The Commissioners found that the RCMP failed to take meaningful action on third-party reports of assaults by Wortman on Ms. Banfield and didn’t act on concerns for Ms. Banfield’s safety that were expressed by her neighbours dating back to 2013.

In addition, the Commissioners acknowledged the victim-blaming faced by Banfield during the relationship, and even in the months following the mass casualty. “The RCMP’s treatment of Lisa Banfield during the RCMP’s H-Strong investigation [of Wortman] is an example of the kind of revictimization that makes it less likely that women survivors of gender-based violence will seek help from police,” says the report.

The Commissioners found the failure of the police to respond to this extensive history of violence as a failure “to adequately address gender-based violence.”

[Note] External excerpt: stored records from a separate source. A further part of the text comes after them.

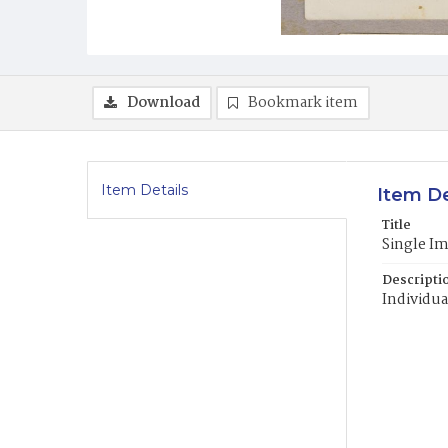
Download
Bookmark item
Item Details
Item De
Title
Single I
Descripti
Individua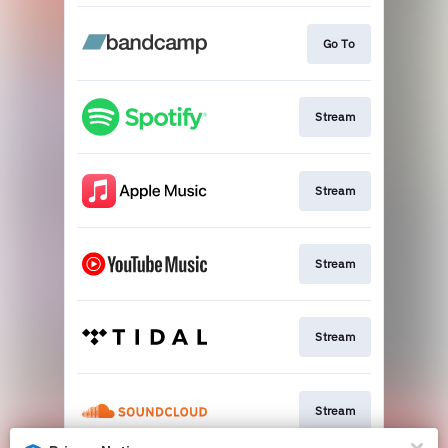
Go To
Stream
Stream
Stream
Stream
Stream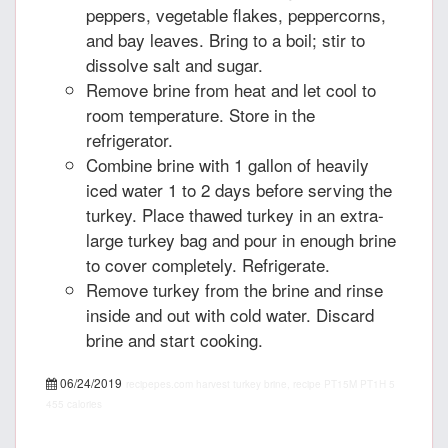
peppers, vegetable flakes, peppercorns,
and bay leaves. Bring to a boil; stir to
dissolve salt and sugar.
Remove brine from heat and let cool to
room temperature. Store in the
refrigerator.
Combine brine with 1 gallon of heavily
iced water 1 to 2 days before serving the
turkey. Place thawed turkey in an extra-
large turkey bag and pour in enough brine
to cover completely. Refrigerate.
Remove turkey from the brine and rinse
inside and out with cold water. Discard
brine and start cooking.
06/24/2019
recipepes.com
harvest turkey brine, recipe
PT15M
PT1H
5
455 calories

In their extensive discussion of gender-based violence, the Commission noted that Wortman’s pattern of violent behaviour was facilitated by the power and privilege he experienced as a white man with professional status and substantial means. Conversely, they also highlighted that “economic marginalization and criminalization heighten the risk of violence against women and girls.”

They specifically point out how “Indigenous women and girls, Black and racialized women, immigrant and refugee women, 2SLGBTQI+ people, people with disabilities, and women living in northern, rural, and remote communities are disproportionately subjected to violence,” and that, further, “the consequences of reporting violence can deepen their experience of inequality.”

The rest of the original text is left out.